Пусть приходит. Пашок её развлечёт. Я даже специально его попрошу, заслужила. Хорошая она. Даже жалко, что не светит нам пасть жертвами стрелы катиона… афедрона… Во, даже память не выспалась. Надо её взбодрить.

* * *

– Славик? А, Славик? Ты чего такой радостный?

– А ты чего? Травмированный, что ли?

– Чего? Чем травмированный?

– Улыбкой до ушей. Пока тебя рожали, ты, видимо, ртом зацепился за…

– А вот хамить не надо! – подпрыгивает длинноволосый лань мужеского пола. – Я, между прочим…

– Ты между ягодицами! Не заметил? Всё, Вадим, не приставай, а то пожалеешь: у меня настроение хорошее, это опасно.

– Славик, подожди! У тебя же день рождения завтра?

– Угадал. Возьми с полки пирожок.

– А как же я? Почему я узнаю об этом последним?

– Потому что ты катишься отсюда лесом. Что уставился? Тебе уже сколько? Двадцать? А мы малолетние придурки, усёк? Если что, обращайся к Белышеву, он пояснит. Давай, счастливо оставаться. У меня ещё планы на сегодня. Ух, сколько планов, тыркын за пилгын! Заодно отменю приглашения, которые мне на лёлё не кукун.

– Эй, подожди.

– Что?

– Купи бубен.

– Чего?!

– Бубен купи! Настоящий бубен! Недорого! Только у меня и только сегодня… – и правда, у Вадима на поясе висит целая стопка дисков, как голых, так и обёрнутых в пакеты. – Смотри сюда, это не просто бубен…

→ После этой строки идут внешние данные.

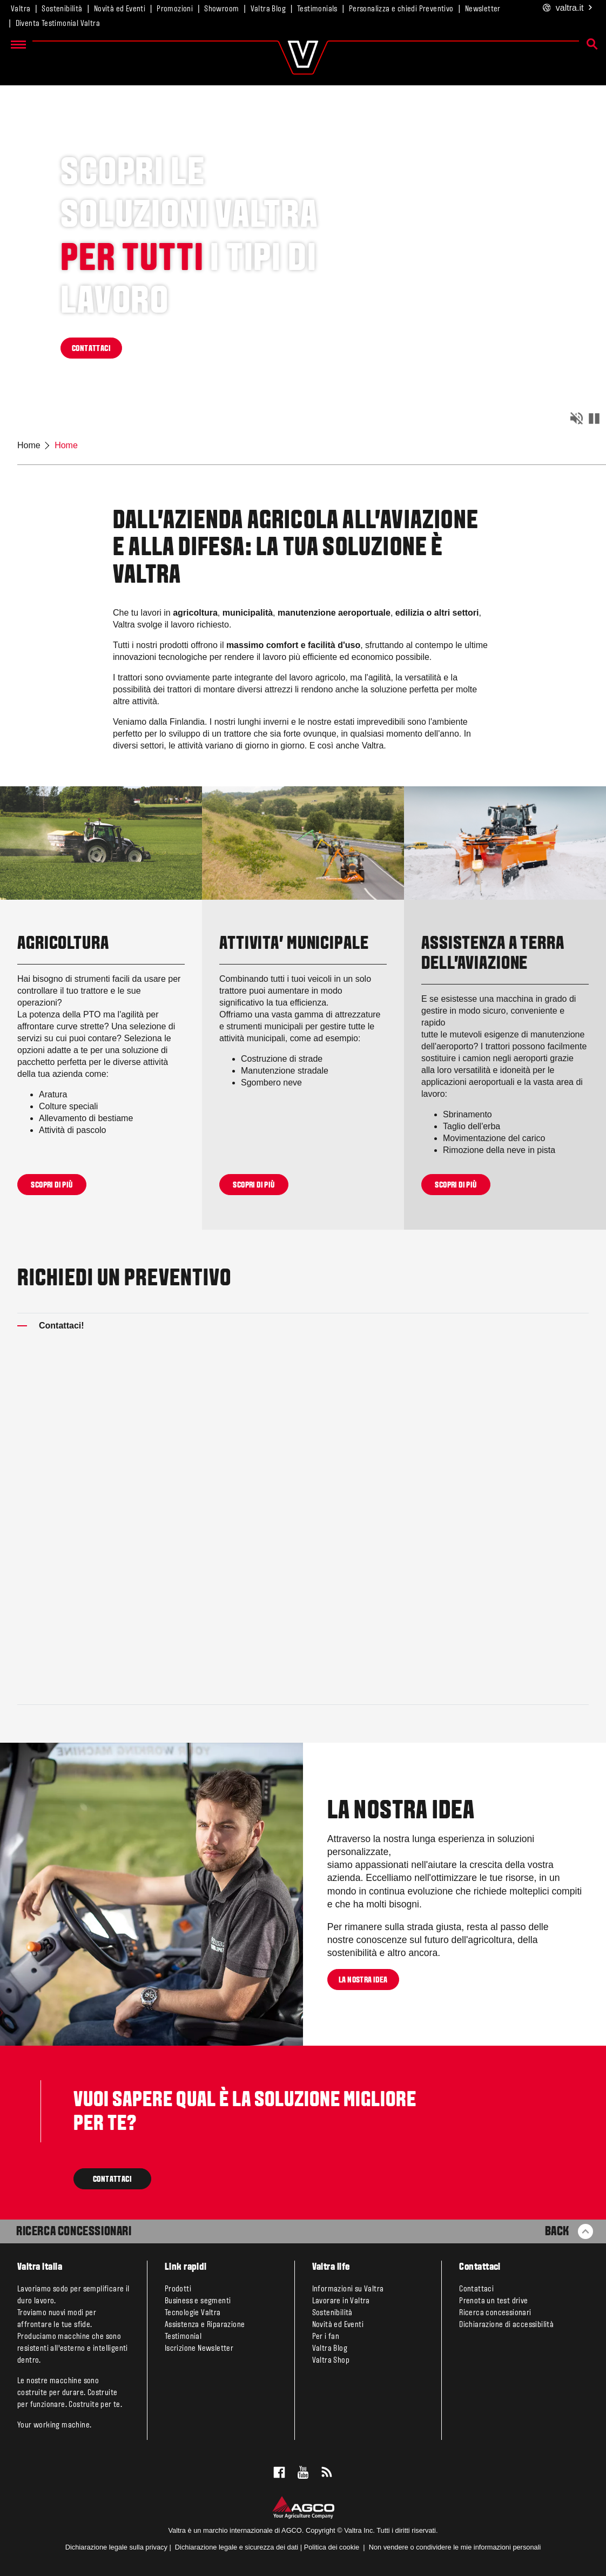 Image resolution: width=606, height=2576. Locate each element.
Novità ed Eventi (119, 9)
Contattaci (476, 2289)
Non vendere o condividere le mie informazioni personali (455, 2547)
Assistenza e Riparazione (205, 2325)
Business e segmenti (198, 2301)
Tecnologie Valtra (193, 2313)
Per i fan (326, 2337)
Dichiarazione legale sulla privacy (116, 2547)
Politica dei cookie (331, 2547)
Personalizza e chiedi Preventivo (401, 9)
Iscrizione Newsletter (199, 2348)
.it (568, 8)
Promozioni (175, 9)
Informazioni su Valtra (348, 2289)
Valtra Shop (330, 2360)
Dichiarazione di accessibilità (506, 2325)
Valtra (20, 9)
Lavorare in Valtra (341, 2301)
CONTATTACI (91, 349)
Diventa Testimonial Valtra (58, 24)
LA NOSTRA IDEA (363, 1980)
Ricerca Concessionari (74, 2232)
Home (29, 445)
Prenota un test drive (493, 2301)
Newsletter (483, 9)
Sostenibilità (62, 9)
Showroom (221, 9)
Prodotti (178, 2289)
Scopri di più (51, 1185)
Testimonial (183, 2337)
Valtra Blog (268, 9)
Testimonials (317, 9)
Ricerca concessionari (495, 2313)
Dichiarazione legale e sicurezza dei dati (235, 2547) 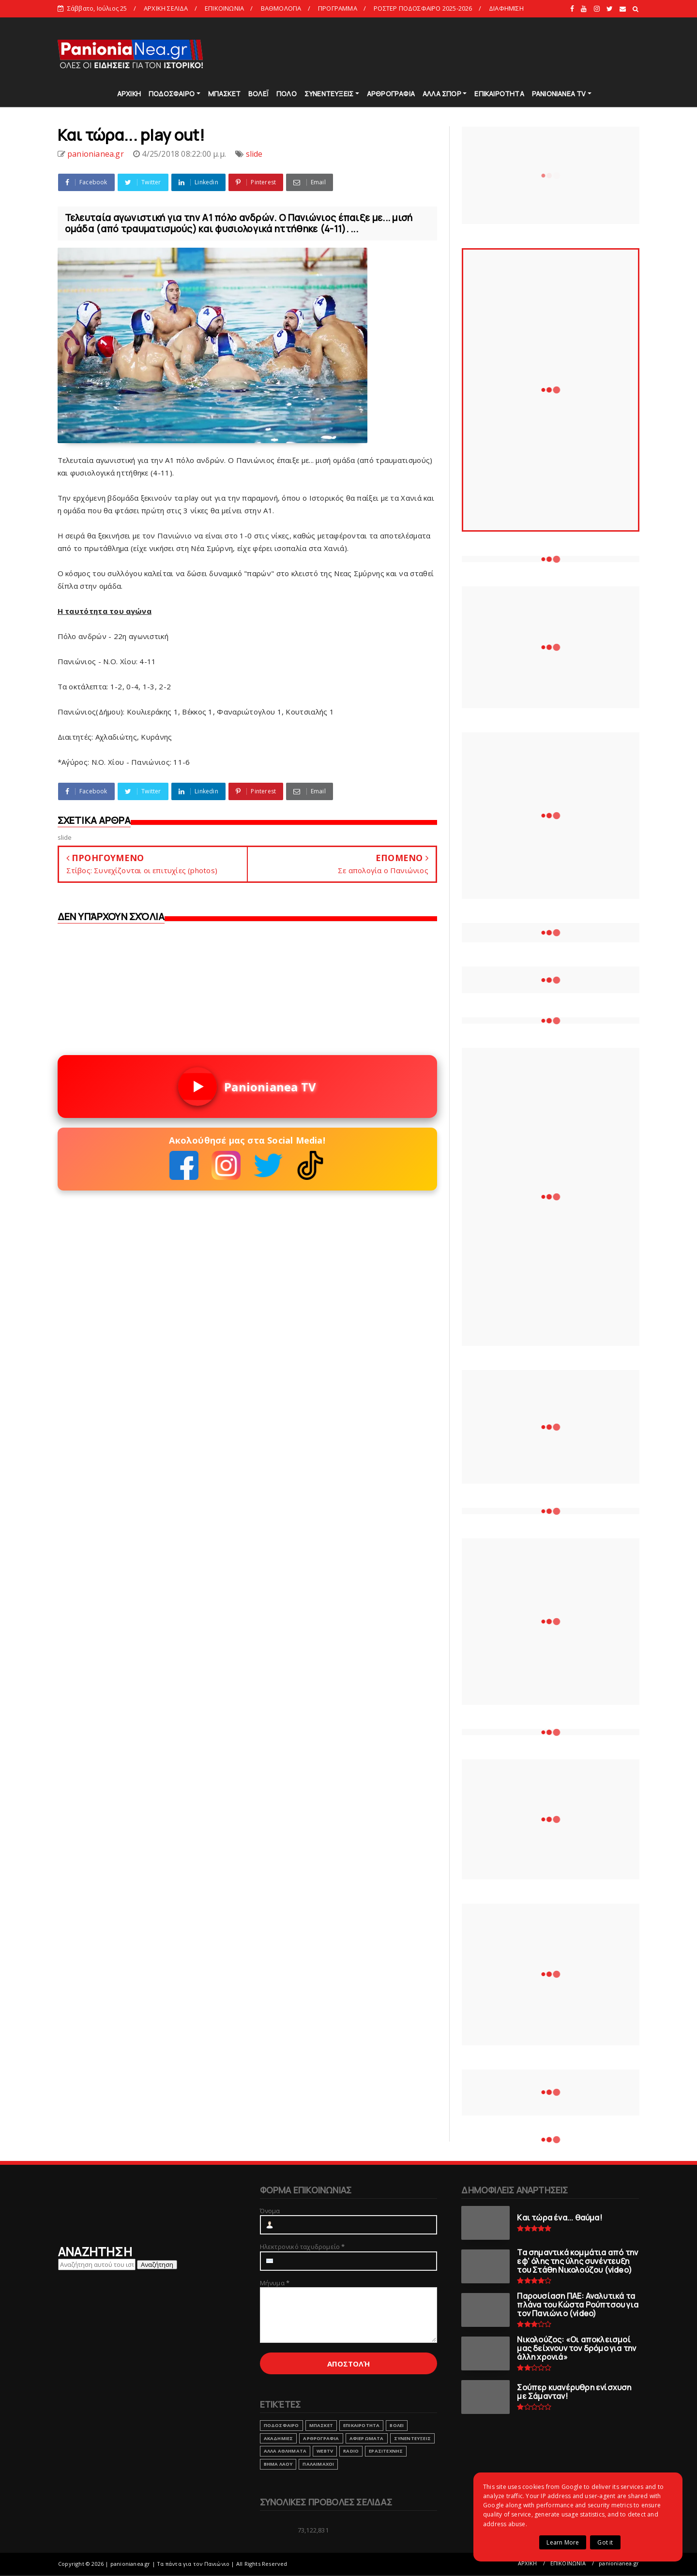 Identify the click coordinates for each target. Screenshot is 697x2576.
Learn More (562, 2542)
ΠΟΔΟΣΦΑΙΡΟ (172, 93)
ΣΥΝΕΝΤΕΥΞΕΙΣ (328, 93)
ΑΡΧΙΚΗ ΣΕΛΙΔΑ (166, 8)
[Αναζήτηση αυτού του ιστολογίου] (97, 2264)
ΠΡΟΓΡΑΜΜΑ (337, 8)
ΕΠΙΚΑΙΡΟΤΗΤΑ (499, 93)
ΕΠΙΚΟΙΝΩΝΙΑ (224, 8)
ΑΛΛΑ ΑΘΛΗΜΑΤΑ (285, 2451)
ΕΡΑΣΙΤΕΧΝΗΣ (386, 2451)
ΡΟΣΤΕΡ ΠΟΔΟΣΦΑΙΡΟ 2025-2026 (423, 8)
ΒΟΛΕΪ (258, 93)
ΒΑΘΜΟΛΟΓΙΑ (281, 8)
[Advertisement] (464, 53)
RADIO (351, 2451)
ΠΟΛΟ (286, 93)
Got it (605, 2542)
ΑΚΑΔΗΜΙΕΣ (278, 2438)
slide (254, 154)
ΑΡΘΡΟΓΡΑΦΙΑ (391, 93)
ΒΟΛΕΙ (397, 2425)
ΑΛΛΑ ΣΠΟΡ (442, 93)
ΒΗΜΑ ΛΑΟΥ (278, 2464)
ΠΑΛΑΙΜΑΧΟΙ (318, 2464)
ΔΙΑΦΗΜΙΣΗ (506, 8)
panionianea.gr (619, 2563)
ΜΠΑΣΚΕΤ (224, 93)
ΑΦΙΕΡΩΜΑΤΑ (366, 2438)
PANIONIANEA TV (559, 93)
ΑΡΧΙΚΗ (129, 93)
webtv (325, 2451) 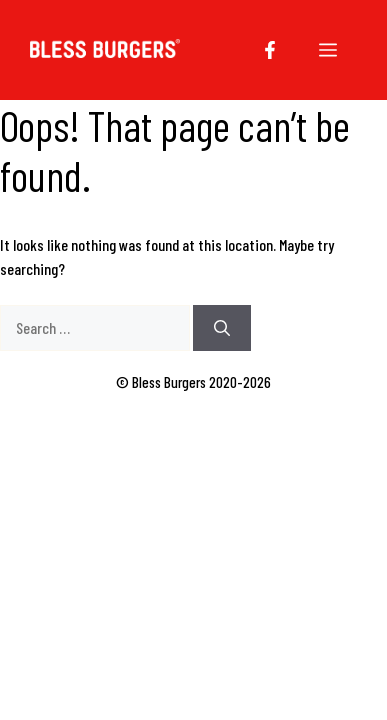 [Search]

– Я вижу. Это круглый бубен. Не ошибся?

– Ты не понимаешь! Этот бубен, ты даже не представляешь, на что он способен. Ты такой в сто раз дороже не купишь! У него мембрана сделана по принципу обратного… м-м-м… как же это…

– Обратного рождения людей?

– Нет! Оно реально работает! Ты сможешь любому щамыку в любую комнату… ладно, не в любую. Но в прихожую точно. Так вот, ты можешь…

– Отвесить пинка, настучать в табло, я много чего могу. И, заметь, голыми руками. Ну что, сам себе его засунешь или мне помочь?

– Ну пожалуйста! Ну что тебе стоит?

– Мне, Вадим, многого стоит. Я, между прочим, бедный сын бедных инженеров. Ты, вон, Кожиным продай. Они вообще богатые, а последние дни ещё и контуженные, авось поверят…

– Ну подожди! Я скидку дам! Пятьдесят процентов! Как имениннику. Ладно, ладно, не хочешь, не надо. Но у тебя же день рождения, как ты будешь без музыки? Возьми меня к себе, я тебе сыграю. Вот, послушай.

На сей раз он сразу переходит от угроз к насилию. Выхватывает один из бубнов, лишённый упаковки. Инструмент и впрямь исторгает ценный звук, от которого стены прихожей покрываются бранными словами. Музыкант не чурается языка тела и нарезает завитки, словно спутник, вокруг застывшего, ошеломлённого меня. Ошеломлён я, впрочем, не магией ритма, а вопиющим отсутствием оного. Но даже эту какофонию Вадим выбивает усердно, скривив брови и наморщив лоб, что ни капли не мешает ему размахивать белёсой шевелюрой и вилять тощим задом так, что даже приближаться опасно. И всё же, досчитав до пяти, я иду в контратаку.

– А-а-а, помогите, убивают! – визжит он, не переставая отбивать себе марш. Второй раз я уже целюсь, и нога чиркает по его бедру, но всё равно этот зад проворнее обычного. Интересно, в кого он такой уродился? Вроде папаша – потомственный рыбак, суровый, метанол пьёт, лодку одной левой поднимает. Да и мать не прочь поколотить обоих сразу.

Мы несёмся в горку по неизвестной улице, со сбитой напрочь ориентацией и соображалкой взрослого гражданина. Пора кончать балаган. Я как раз даю ему фору перед финальным ударом, когда веселье смолкает. Внезапно. Вадим пятится с опущенным инструментом. А на него из-за склона, большой, как рассвет, надвигается Евбений Белышев.


– Не надо его… – эта фраза срывается с моих уст вопреки всем планам.